According to data collected by Motista as part of its ongoing retail study, overall awareness and familiarity with 10 major retail brands it tracks were high (90 and 71 per cent, respectively), but only 18 per cent of consumers indicated an emotional connection to their retailers. With only 24 per cent of consumers indicating they would make their next relevant purchase with the retailers they frequent today, retailers must establish and leverage emotional connection to retain their customers and increase sales. Key findings in the survey illustrate that building deeper connections with consumers can help drive higher levels of purchase intent, response rates, online engagement and advocacy. According to the study:
- Connected consumers are better retail consumers: Consumers who feel emotional connections to their retailers are four times more likely to shop those retailers first when relevant needs arise, as compared to consumers who are simply familiar and satisfied with their retailers. Connected customers also respond to direct mail from their retailers twice as often as consumers who are familiar and satisfied.
- Connected consumers are more engaged through social and mobile channels: Consumers that feel a connection to their retailers are shopping their retailers’ websites via mobile devices ten times more often than consumers who are simply satisfied. And these connected consumers are following their retailers on social media networks like Facebook and Twitter, four times more often.
- Retailers build connection by fitting into the real lives of consumers: While consumers want to be inspired, they’re also looking to retailers to help make their lives simpler. For example, top connections resonating with retail consumers include: the retailer simplifies my life; the retailer helps me live my life the way I want to live it; and by shopping at the retailer, I get a sense of accomplishment.

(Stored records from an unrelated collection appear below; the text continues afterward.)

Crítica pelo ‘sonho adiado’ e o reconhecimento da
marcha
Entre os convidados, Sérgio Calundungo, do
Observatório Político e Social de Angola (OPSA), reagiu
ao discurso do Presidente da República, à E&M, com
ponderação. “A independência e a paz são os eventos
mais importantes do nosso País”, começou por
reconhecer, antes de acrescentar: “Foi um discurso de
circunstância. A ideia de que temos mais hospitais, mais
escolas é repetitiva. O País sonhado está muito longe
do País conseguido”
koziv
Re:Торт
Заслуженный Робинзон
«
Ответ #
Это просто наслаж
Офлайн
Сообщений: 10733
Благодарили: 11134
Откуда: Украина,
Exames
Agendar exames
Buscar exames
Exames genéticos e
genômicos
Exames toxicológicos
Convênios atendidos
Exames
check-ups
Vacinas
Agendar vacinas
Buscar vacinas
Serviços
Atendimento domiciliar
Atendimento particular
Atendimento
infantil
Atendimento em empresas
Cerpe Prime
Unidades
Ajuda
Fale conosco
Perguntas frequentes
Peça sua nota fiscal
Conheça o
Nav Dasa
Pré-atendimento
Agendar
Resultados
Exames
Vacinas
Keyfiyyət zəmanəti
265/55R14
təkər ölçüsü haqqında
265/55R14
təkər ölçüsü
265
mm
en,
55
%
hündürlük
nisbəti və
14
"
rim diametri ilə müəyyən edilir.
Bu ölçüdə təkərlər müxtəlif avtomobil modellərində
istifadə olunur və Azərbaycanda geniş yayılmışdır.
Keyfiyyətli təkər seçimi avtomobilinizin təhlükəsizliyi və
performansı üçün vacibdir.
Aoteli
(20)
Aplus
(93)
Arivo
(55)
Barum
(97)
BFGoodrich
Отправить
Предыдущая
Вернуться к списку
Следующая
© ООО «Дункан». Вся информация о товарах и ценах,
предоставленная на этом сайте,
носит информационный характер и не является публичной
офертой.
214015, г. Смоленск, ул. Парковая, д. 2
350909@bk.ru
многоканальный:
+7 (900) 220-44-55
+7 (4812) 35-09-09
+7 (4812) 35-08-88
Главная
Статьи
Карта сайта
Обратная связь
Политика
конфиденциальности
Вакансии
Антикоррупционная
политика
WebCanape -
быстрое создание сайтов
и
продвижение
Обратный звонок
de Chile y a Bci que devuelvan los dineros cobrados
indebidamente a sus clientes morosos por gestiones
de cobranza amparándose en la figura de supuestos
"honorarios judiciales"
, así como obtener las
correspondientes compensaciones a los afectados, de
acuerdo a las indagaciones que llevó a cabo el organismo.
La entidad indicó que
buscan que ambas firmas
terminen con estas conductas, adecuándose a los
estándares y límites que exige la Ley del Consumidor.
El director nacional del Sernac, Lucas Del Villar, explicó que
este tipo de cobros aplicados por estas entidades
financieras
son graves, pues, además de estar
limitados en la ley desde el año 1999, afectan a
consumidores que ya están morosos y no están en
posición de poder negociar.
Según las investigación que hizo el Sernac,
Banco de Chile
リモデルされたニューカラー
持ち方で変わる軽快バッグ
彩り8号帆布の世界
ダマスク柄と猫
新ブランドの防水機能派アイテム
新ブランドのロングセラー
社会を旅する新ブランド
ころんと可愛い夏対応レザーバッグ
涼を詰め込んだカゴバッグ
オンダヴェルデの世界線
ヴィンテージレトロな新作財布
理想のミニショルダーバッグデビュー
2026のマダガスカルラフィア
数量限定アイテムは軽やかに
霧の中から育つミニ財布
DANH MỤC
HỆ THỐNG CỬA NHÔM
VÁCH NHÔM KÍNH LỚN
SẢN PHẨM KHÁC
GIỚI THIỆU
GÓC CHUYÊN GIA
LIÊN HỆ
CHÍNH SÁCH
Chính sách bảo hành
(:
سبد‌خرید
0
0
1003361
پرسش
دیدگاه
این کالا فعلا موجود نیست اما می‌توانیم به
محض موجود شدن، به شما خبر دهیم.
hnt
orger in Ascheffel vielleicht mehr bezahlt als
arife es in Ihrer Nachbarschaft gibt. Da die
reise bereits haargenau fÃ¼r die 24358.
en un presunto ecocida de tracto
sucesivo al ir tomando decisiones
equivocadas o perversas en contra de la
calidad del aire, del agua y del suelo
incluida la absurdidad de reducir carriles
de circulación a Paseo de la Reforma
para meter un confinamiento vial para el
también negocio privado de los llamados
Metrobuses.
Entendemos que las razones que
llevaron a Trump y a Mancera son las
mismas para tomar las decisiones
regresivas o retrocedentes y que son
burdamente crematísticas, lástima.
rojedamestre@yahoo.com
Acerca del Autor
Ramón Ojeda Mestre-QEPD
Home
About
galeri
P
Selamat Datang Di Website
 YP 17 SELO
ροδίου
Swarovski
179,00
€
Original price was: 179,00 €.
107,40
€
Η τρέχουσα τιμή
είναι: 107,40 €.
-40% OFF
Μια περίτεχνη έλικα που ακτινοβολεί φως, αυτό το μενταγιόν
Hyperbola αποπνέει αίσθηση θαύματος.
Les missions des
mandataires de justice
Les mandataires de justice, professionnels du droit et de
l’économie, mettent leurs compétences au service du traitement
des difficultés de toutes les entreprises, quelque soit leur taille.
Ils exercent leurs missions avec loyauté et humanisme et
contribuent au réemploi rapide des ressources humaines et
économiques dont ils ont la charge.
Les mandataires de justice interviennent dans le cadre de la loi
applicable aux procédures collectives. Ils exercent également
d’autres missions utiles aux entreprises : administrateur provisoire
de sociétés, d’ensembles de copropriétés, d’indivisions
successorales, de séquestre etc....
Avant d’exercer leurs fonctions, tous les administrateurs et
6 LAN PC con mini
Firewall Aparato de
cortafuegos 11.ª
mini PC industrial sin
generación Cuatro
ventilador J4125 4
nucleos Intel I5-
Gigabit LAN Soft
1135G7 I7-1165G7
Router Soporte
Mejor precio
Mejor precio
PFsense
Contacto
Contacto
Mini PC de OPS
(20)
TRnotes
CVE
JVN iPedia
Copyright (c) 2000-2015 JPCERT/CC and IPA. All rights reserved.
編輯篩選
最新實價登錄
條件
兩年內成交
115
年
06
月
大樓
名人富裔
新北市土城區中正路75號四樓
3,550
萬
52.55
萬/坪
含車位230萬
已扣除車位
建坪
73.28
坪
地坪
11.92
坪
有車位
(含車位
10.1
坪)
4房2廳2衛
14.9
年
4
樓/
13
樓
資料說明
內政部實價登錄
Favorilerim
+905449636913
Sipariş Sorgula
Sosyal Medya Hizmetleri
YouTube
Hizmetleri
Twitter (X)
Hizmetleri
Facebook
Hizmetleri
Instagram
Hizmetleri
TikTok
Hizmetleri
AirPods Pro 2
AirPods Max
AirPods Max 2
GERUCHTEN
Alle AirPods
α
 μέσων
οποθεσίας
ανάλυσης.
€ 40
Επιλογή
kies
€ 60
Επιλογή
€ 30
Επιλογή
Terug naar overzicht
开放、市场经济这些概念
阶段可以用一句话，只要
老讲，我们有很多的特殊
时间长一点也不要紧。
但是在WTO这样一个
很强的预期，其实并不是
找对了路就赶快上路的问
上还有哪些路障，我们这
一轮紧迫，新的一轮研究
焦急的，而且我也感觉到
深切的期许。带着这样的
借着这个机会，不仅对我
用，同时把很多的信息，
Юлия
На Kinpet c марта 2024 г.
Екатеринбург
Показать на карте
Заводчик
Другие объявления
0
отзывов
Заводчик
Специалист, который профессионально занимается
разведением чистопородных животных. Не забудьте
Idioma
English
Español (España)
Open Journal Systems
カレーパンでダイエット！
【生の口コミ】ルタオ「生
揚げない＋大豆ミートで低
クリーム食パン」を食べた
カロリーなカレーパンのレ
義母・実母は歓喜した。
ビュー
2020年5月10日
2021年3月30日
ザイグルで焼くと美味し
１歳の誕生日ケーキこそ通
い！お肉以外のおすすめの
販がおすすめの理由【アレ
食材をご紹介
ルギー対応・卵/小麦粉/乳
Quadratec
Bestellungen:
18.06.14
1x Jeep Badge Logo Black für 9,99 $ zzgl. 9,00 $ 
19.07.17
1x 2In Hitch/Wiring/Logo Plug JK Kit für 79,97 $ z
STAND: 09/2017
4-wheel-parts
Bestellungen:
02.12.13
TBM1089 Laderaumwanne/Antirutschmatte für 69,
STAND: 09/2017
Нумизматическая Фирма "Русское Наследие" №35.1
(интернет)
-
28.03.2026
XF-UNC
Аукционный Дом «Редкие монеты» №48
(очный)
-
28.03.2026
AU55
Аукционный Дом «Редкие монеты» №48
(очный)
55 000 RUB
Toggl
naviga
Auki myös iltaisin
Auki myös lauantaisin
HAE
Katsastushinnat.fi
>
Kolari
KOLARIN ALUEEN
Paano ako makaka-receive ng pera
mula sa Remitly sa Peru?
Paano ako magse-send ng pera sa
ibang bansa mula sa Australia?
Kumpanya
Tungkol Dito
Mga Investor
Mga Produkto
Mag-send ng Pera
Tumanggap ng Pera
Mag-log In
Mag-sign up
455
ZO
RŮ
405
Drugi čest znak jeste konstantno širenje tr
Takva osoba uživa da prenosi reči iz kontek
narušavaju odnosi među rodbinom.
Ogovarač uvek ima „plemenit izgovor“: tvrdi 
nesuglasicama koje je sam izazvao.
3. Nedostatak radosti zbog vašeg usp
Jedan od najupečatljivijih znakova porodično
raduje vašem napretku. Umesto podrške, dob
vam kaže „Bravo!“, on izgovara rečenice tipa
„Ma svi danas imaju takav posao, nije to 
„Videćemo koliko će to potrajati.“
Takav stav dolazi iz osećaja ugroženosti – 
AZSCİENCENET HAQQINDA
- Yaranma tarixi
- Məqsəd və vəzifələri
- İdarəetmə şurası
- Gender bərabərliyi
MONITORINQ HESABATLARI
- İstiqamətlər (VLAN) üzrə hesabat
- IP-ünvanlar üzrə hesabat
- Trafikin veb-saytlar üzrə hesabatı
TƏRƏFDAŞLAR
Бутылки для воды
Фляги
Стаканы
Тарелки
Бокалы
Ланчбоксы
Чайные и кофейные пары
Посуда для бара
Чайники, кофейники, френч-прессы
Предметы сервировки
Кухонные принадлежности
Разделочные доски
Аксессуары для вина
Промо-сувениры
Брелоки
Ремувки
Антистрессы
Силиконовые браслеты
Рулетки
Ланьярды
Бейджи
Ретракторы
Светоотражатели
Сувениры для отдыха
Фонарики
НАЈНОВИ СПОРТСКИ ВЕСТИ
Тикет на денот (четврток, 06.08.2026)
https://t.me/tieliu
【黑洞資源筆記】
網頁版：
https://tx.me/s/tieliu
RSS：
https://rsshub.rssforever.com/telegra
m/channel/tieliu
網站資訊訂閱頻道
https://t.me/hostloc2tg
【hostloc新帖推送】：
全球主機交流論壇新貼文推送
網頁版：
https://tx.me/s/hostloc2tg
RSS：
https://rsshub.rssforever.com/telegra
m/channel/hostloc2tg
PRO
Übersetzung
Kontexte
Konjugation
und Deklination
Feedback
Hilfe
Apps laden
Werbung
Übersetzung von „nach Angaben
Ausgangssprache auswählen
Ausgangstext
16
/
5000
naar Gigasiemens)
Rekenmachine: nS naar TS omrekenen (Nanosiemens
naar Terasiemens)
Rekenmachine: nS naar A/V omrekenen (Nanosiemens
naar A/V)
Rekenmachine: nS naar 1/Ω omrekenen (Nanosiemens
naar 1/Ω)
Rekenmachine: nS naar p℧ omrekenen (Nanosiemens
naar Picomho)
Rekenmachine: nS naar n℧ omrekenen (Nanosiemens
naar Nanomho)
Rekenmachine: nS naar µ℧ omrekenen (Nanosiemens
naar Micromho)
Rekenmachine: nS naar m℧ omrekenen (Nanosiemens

- Connected consumers will recommend retailers to friends and family: When consumers feel a connection with their retail brand, they are 50 per cent more likely to advocate for the brand and recommend the retailer to others.
For an info graphic of these findings, visit: http://www.flickr.com/photos/motista/6055892909/
“The findings of our most recent study will help retailers as they plan for the 2011 holiday season,” said Alan Zorfas, co-founder and CMO of Motista. “But the long-term takeaway for retailers is the importance of establishing more relevant connections with their customers. What’s really motivating them beyond expected themes? We see connection driving higher levels of purchasing and advocacy across a multitude of industries, and the brands that act on this data are able to execute successful marketing campaigns that motivate their target audiences more effectively.”
Gender and Retail
Motista also segmented the data to look more closely at how men and women interact with retail brands, and the data reveals that genders connect and experience retailers in different ways. Consider the following:
- Men take retail more personally: Men are 50 per cent more likely to feel that their preferred retailer makes them a more valuable person. Appearing to seek to enhance their identities and sense of self through the retailers they choose, men are also 53 per cent more likely to feel that people will see them differently because they shop at a particular retailer and 30 per cent more likely to feel that their retailer personalizes its relationship with them.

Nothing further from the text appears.